Investigation on the Effect of Ionic Liquids and Quaternary Ammonium Salts on the Kinetics of Methane Hydrate

This study investigates the kinetics of gas hydrate (methane gas) in the presence of Ionic Liquids (ILs) and organic Quaternary Ammonium Salts (QASs). Aqueous solutions of eight ILs (five aromatic ILs and three aliphatic ILs) and three QASs have been studied for the kinetics of methane hydrate formation. In this study, five aromatic-based ILs with cations, viz., 1-hexyl-3-methylimidazolium, 1-butyl-3-methylimidazolium, and 1-octyl-3-methylimida-zolium, and anions such as [Br]-, [Cl]-, and [HSO4]- were selected. Three aliphatic ILs with cations, viz., diethylammonium, tripropylammonium, and tributylammonium, attached with the [HSO4]- anion were also selected.
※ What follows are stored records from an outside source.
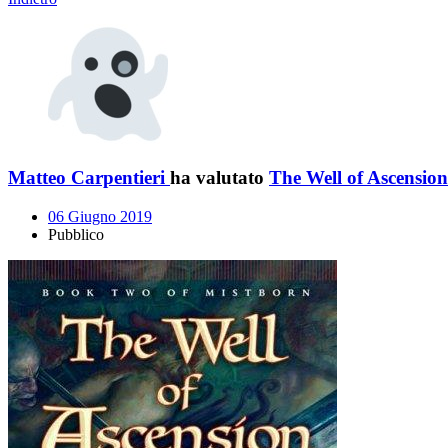
Matteo Carpentieri
ha valutato
The Well of Ascension
06 Giugno 2019
Pubblico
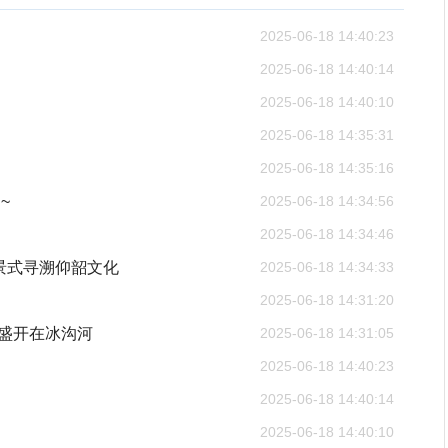
2025-06-18 14:40:23
2025-06-18 14:40:14
2025-06-18 14:40:10
2025-06-18 14:35:31
2025-06-18 14:35:16
~
2025-06-18 14:34:56
2025-06-18 14:34:46
全景式寻溯仰韶文化
2025-06-18 14:34:33
2025-06-18 14:31:20
”盛开在冰沟河
2025-06-18 14:31:05
2025-06-18 14:40:23
2025-06-18 14:40:14
2025-06-18 14:40:10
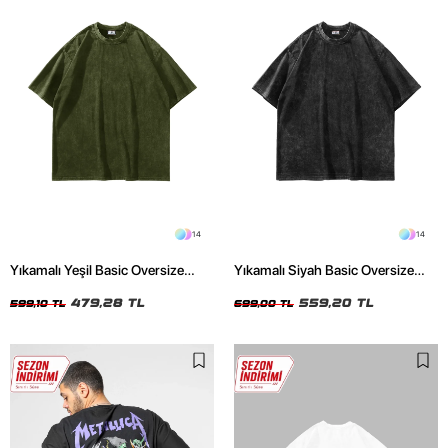
14
14
Yıkamalı Yeşil Basic Oversize
Yıkamalı Siyah Basic Oversize
Unisex Tshirt
Unisex Tshirt
479,28 TL
559,20 TL
599,10 TL
699,00 TL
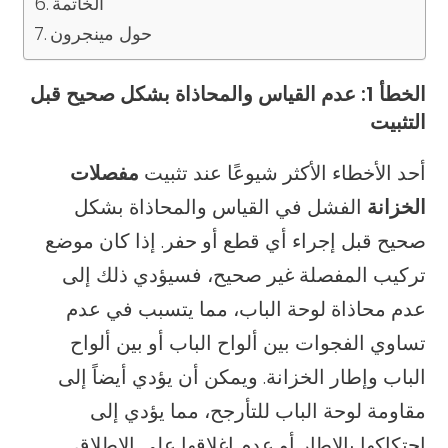
الخاتمة
حول مينجرون
الخطأ 1: عدم القياس والمحاذاة بشكل صحيح قبل
التثبيت
أحد الأخطاء الأكثر شيوعًا عند تثبيت
مفصلات
الخزانة
الفشل في القياس والمحاذاة بشكل
صحيح قبل إجراء أي قطع أو حفر. إذا كان موضع
تركيب المفصلة غير صحيح، فسيؤدي ذلك إلى
عدم محاذاة لوحة الباب، مما يتسبب في عدم
تساوي الفجوات بين ألواح الباب أو بين ألواح
الباب وإطار الخزانة. ويمكن أن يؤدي أيضاً إلى
مقاومة لوحة الباب للتأرجح، مما يؤدي إلى
احتكاكها بالإطار أو عدم إغلاقها على الإطلاق.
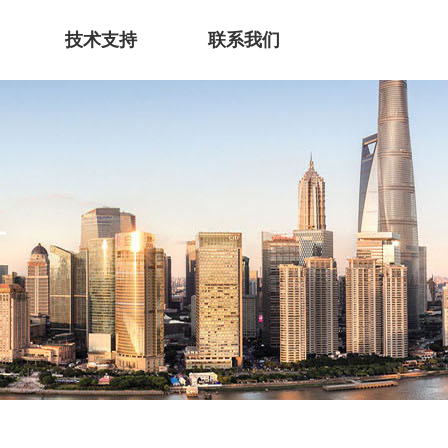
技术支持
联系我们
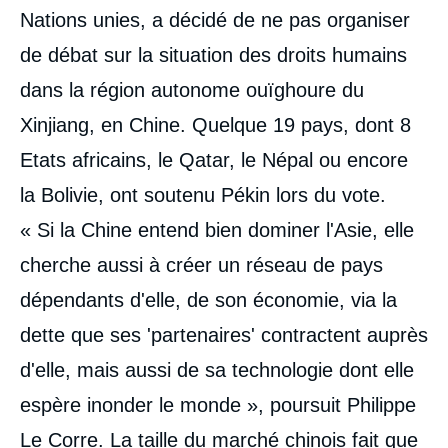
Nations unies, a décidé de ne pas organiser
de débat sur la situation des droits humains
dans la région autonome ouïghoure du
Xinjiang, en Chine. Quelque 19 pays, dont 8
Etats africains, le Qatar, le Népal ou encore
la Bolivie, ont soutenu Pékin lors du vote.
« Si la Chine entend bien dominer l'Asie, elle
cherche aussi à créer un réseau de pays
dépendants d'elle, de son économie, via la
dette que ses 'partenaires' contractent auprès
d'elle, mais aussi de sa technologie dont elle
espère inonder le monde », poursuit Philippe
Le Corre. La taille du marché chinois fait que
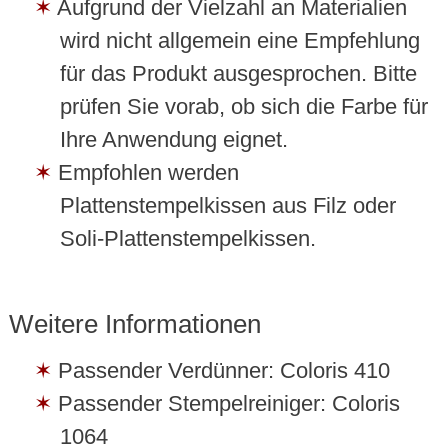
Aufgrund der Vielzahl an Materialien
wird nicht allgemein eine Empfehlung
für das Produkt ausgesprochen. Bitte
prüfen Sie vorab, ob sich die Farbe für
Ihre Anwendung eignet.
Empfohlen werden
Plattenstempelkissen aus Filz oder
Soli-Plattenstempelkissen.
Weitere Informationen
Passender Verdünner: Coloris 410
Passender Stempelreiniger: Coloris
1064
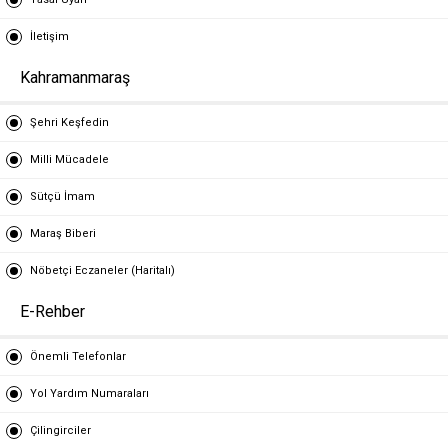
İletişim
Kahramanmaraş
Şehri Keşfedin
Milli Mücadele
Sütçü İmam
Maraş Biberi
Nöbetçi Eczaneler (Haritalı)
E-Rehber
Önemli Telefonlar
Yol Yardım Numaraları
Çilingirciler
In the case of QASs, varying carbon chain lengths such as tetra-n-methyl-, tetra-n-ethyl-, and tetra-n-butylammonium bromide (TMAB, TEAB, TBAB) have been considered for the study. The kinetics of methane hydrate formation were investigated at a pressure of 7.5 MPa and a temperature of 276.15 K in the presence of aqueous solutions of QASs at 0.05 mf (mass fraction) and 0.1 mf concentrations and ILs at 0.01 mf. The results show that 0.05 mf of TBAB assists the methane hydrate to nucleate very rapidly and enhances the rate of growth. Hence, TBAB at 0.05 mf is observed to be most promising for gas storage and gas separation/processing among all investigated QASs. TMAB and TEAB have shown slow kinetics; therefore, their presence in a gas hydrate system may not aid in hydrate gas storage/gas separation applications; nevertheless, they could be used as an inhibitor for the prevention of hydrates in systems where other inhibitors may become unsuitable. The aqueous solution of aromatic-based ILs generally shows hydrate promotion, except for shorter chain lengths. The shorter chain length of ionic liquid with suitable anion (Cl-) behaved as a hydrate as the inhibitor and with Br- as the promoter. In general, a bigger cation acts as a good nucleating agent. The anion [HSO4]- is common in both the categories of ILs (aromatic and aliphatic), and it looks like the hydrate inhibition (no hydrate formation) may have occurred due to its presence. ILs offer more scope to understand the tunability of cations and anions to derive a better solution for gas hydrate inhibition and promotion, which have more applications in the ares of methane storage and transportation.